OPNsense Forum

Archive => 19.1 Legacy Series => Topic started by: zaggynl on May 02, 2019, 06:22:56 pm

Title: OPNsense 19.1.7 release thread
Post by: zaggynl on May 02, 2019, 06:22:56 pm
 19.1.6 to 19.1.7 Update went OK for me, reboot was quick.

Edit: it rebooted twice? showed rebooting in UI, then dashboard 19.1.7, then rebooted again, second time took longer.
Title: Re: OPNsense 19.1.7 release thread
Post by: muchacha_grande on May 02, 2019, 06:59:41 pm
Updated from 19.1.6 to 19.1.7 and all went OK with only one reboot.
Title: Re: OPNsense 19.1.7 release thread
Post by: Mr.Goodcat on May 02, 2019, 07:10:28 pm
For me DHCPv6 Server and NTP don't come back up. Meanwhile the log keeps repeating the messages given below:

Any ideas?

Edit: never mind, it seems to have fixed itself. :D
Title: Re: OPNsense 19.1.7 release thread
Post by: glasi on May 02, 2019, 07:42:45 pm
Successfully updated from 19.1.6 to 19.1.7.

Just one reboot for me. It looked like two reboots because after the update process the webbrowser jumped back to the dashboard before the reboot.

Start of ntpd, squid and strongswan services takes a bit longer than usual (up to 90 secs on my system). Apart from this everything seems te be okay.
Title: Re: OPNsense 19.1.7 release thread
Post by: Andreas_ on May 03, 2019, 08:51:50 am
removed bind912 for me without installing bind914, posted a github issue.
Title: Re: OPNsense 19.1.7 release thread
Post by: franco on May 03, 2019, 09:38:30 am
The issue is https://github.com/opnsense/update/issues/51 and we're unable to do anthing there as this was a behavioural issue of pkg and FreeBSD ports change carving out bind91X servers and directly linking it to a slave bind-tools package (which holds nsupdate amongst others).

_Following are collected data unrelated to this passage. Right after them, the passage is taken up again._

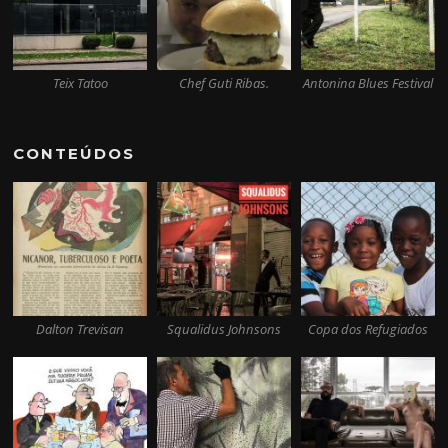
Teix Tatoo
Chef Guti Ribas.
Antonina Blues Festival
CONTEÚDOS
Dalton Trevisan
Squalidus Johnsons
Copa dos Refugiados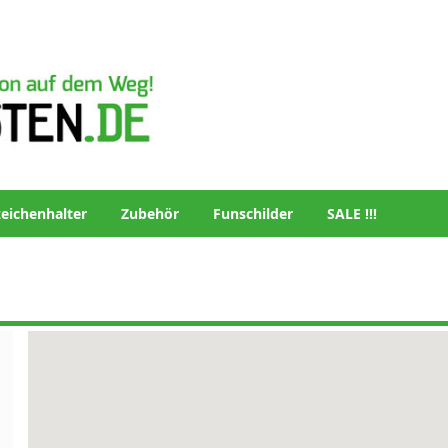
eichenhalter
Zubehör
Funschilder
SALE !!!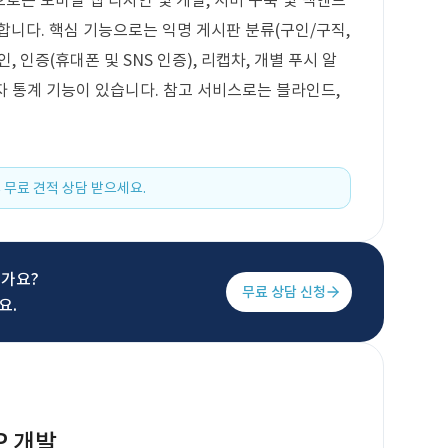
으로는 모바일 앱 디자인 및 개발, 서버 구축 및 백엔드
합니다. 핵심 기능으로는 익명 게시판 분류(구인/구직,
, 인증(휴대폰 및 SNS 인증), 리캡차, 개별 푸시 알
리자 통계 기능이 있습니다. 참고 서비스로는 블라인드,
 무료 견적 상담 받으세요.
신가요?
무료 상담 신청
요.
P 개발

All our plugins update correctly and we can't guess for manual use of transient dependencies.


Cheers,
Franco
Title: Re: OPNsense 19.1.7 release thread
Post by: dinguz on May 03, 2019, 09:46:29 am
In Intrusion Detection > Rules:

Error at /usr/local/opnsense/mvc/app/controllers/OPNsense/IDS/Api/SettingsController.php:137 - count(): Parameter must be an array or an object that implements Countable (errno=2)

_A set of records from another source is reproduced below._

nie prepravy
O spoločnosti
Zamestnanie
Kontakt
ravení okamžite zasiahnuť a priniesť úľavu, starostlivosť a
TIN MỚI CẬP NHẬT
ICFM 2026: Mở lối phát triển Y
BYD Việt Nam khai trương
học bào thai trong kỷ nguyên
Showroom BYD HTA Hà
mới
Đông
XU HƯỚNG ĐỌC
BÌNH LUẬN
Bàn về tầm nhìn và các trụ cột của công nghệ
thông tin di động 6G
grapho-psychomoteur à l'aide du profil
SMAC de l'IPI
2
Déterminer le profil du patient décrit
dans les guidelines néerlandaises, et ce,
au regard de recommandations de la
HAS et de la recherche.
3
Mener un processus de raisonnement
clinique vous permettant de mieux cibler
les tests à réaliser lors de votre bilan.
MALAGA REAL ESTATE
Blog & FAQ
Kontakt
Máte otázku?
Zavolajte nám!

also submitted a bug report from the firewall itself.
Title: Re: OPNsense 19.1.7 release thread
Post by: network72 on May 06, 2019, 01:31:17 pm
the same error on IDS section at Alert tab. Any solution suggested ?

Error at /usr/local/opnsense/mvc/app/controllers/OPNsense/IDS/Api/SettingsController.php:137 - count(): Parameter must be an array or an object that implements Countable (errno=2)
Title: Re: OPNsense 19.1.7 release thread
Post by: Aloist on May 07, 2019, 04:13:19 pm
Updated from 19.1 to 19.1.7 without problem.
Hardware is Dell R410
Title: Re: OPNsense 19.1.7 release thread
Post by: FingerlessGloves on May 07, 2019, 06:46:57 pm
So I upgraded to 19.1.7 from 19.1.6 (Not sure if the problem below is a bug or not)

Rebooted, everything worked expect internet. I could ping other networks, which are on different interfaces etc, so rules are working.

I couldn't ping 1.1.1.1 or 8.8.8.8 on any network, although I could if I went in to OPNsense and set the ping interface to WAN.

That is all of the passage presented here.